Novel Benchmark Finds That Efficiency Wins Out Over Raw Power for On-Device TinyML
New benchmark aims to answer a big question: is it better to run your hardware full-throttle, or to scale things down?
Researchers from the Politecnico di Milan, working with STMicroelectronics and eyewear firm EssilorLuxottica, have come up with a new approach to benchmarking the efficiency of on-device tiny machine learning (tinyML) running on resource-constrained microcontrollers — taking into account both energy usage and latency.
"The rise of IoT [Internet of Things] has increased the need for on-edge machine learning, with tinyML emerging as a promising solution for resource-constrained devices such as MCU [Microcontroller Units]," the researchers write by way of introduction. "However, evaluating their performance remains challenging due to diverse architectures and application scenarios. Current solutions have many non-negligible limitations. This work introduces an alternative benchmarking methodology that integrates energy and latency measurements while distinguishing three execution phases: pre-inference, inference, and post-inference."

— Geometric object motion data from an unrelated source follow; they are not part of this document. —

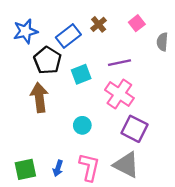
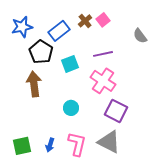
pink square: (137, 23) -> (103, 20), moved
gray semicircle: (162, 42) -> (140, 36), turned -42

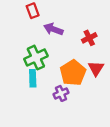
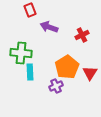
green cross: (36, 58) -> (21, 53), moved, turned 30
red triangle: (96, 68) -> (90, 73), moved

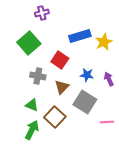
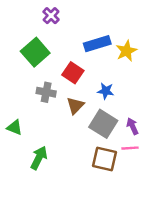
purple cross: (42, 13) -> (51, 16), turned -32
purple arrow: (109, 79) -> (132, 126), moved
green triangle: (32, 105) -> (15, 127), moved
brown square: (55, 117) -> (105, 159), moved, turned -30

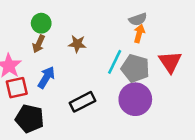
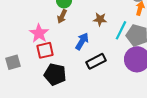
brown star: (77, 44) -> (100, 19), moved
blue arrow: (46, 77) -> (82, 41), moved

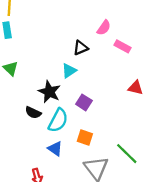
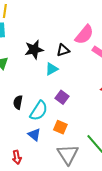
pink semicircle: (104, 28) -> (84, 35), size x1.5
black star: (49, 92) -> (34, 50), moved, turned 30
black semicircle: (33, 113) -> (18, 102), turned 72

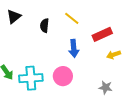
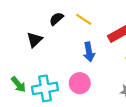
black triangle: (14, 17) -> (35, 40), moved
black semicircle: (44, 26) -> (56, 19), moved, turned 48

The aim: to solve what the team claims are drawbacks to using existing benchmarks, such as TinyML Perf from MLCommons, including a reliance on powering the device under test from specialized monitoring hardware rather than its usual supply and a failure to distinguish between the power draw of the energy-hungry inference stage and the work immediately before and after.
To prove the concept — which splits the work into pre-inference, inference, and post-inference sections and uses a dual-trigger approach to separate each phase for more repeatable measurement — the team tested it on the STMicro STM32N6 microcontroller and its integrated neural coprocessor. To goal: to figure out whether it was better to run the chip at its peak performance, and thus get the work done more quickly, or to tune it for higher energy efficiency at the cost of taking longer to complete a given workload.
"Our findings demonstrate that reducing the core voltage and clock frequency improve the efficiency of pre- and post-processing without significantly affecting network execution performance," the team concludes. "This approach can also be used for cross-platform comparisons to determine the most efficient inference platform and to quantify how pre- and post-processing overhead varies across different hardware implementations."
The team's work is available as a preprint on Cornell's arXiv server.